A população está de olho. Se nos anos anteriores a mobilização contrária à construção de empreendimentos naquele terreno esteve concentrada na ameaça ao Teatro Oficina, esse já não é mais o caso. Desde o ano passado, moradores do bairro e outros grupos voltados à cultura, ao meio ambiente e à proteção do patrimônio histórico e arquitetônico engrossaram a mobilização contra o empreendimento, formulando a visão de que o Bixiga é um bem comum da cidade, que precisa ser protegido da sanha de um mercado imobiliário que se pauta apenas pelos desejos de rentabilidade dos investidores.

Foram vários atos realizados pela cidade ao longo dos últimos meses, inúmeras reuniões de bairro e articulações com movimentos e parlamentares.
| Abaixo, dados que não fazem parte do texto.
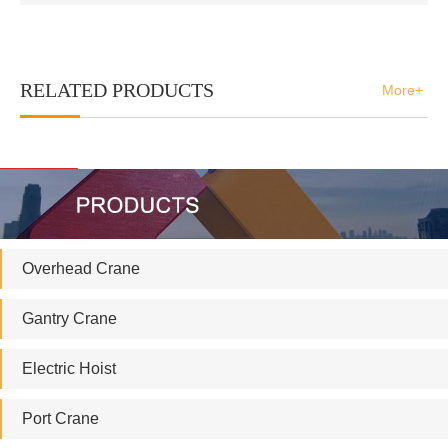
RELATED PRODUCTS
More+
Overhead Crane
Gantry Crane
Electric Hoist
Port Crane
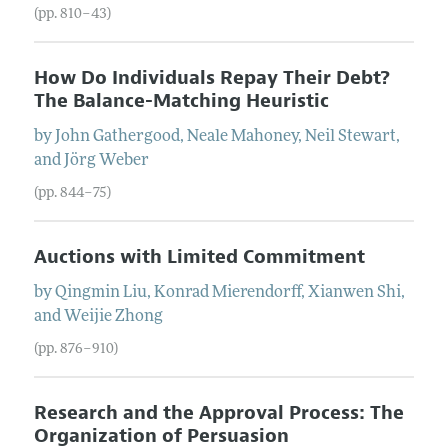
(pp. 810–43)
How Do Individuals Repay Their Debt?
The Balance-Matching Heuristic
by
John
Gathergood
,
Neale
Mahoney
,
Neil
Stewart
,
and
Jörg
Weber
(pp. 844–75)
Auctions with Limited Commitment
by
Qingmin
Liu
,
Konrad
Mierendorff
,
Xianwen
Shi
,
and
Weijie
Zhong
(pp. 876–910)
Research and the Approval Process: The
Organization of Persuasion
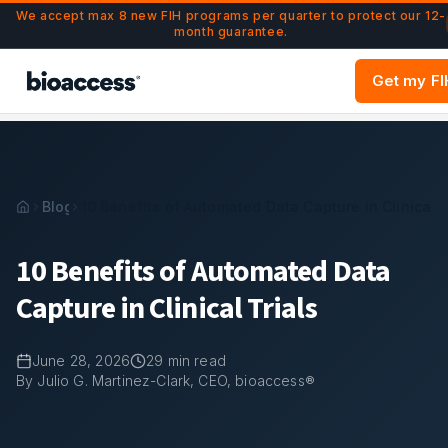
Navigated to 10 Benefits of Automated Data Capture in Clini
Skip to main content
We accept max 8 new FIH programs per quarter to protect our 12-
month guarantee.
Get my F
Blog
10 Benefits of Automated Data Capture in Clinical T
10 Benefits of Automated Data
Capture in Clinical Trials
June 28, 2026
29
min read
By Julio G. Martinez-Clark, CEO, bioaccess®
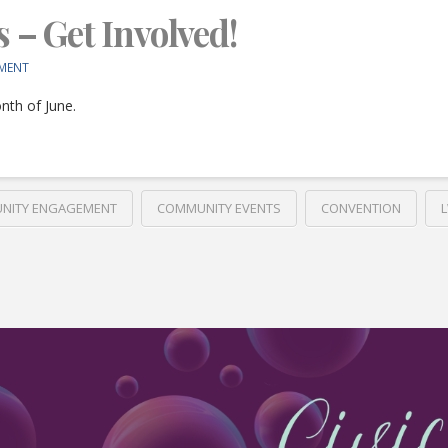
s – Get Involved!
MENT
nth of June.
NITY ENGAGEMENT
COMMUNITY EVENTS
CONVENTION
Para além da recusa às torres, nasceu dessa articulação um projeto ambicioso: a criação de um parque público no terreno, o Parque do Bixiga, a única área livre em um bairro tradicional, popular, densamente habitado, carente de espaços públicos e de áreas verdes e onde, ademais, corre um rio soterrado, o rio Bixiga. O Projeto de Lei propondo sua criação (PL 805/2017) já tramita na Câmara dos Vereadores de São Paulo desde o final do ano passado. Três tombamentos e a força de uma comunidade podem e devem, sim, garantir a proteção um bairro.

*Luanda Vannuchi é geógrafa, mestre em estudos urbanos pela Vrije Universiteit Brussel e doutoranda em Planejamento Urbano na FAUUSP.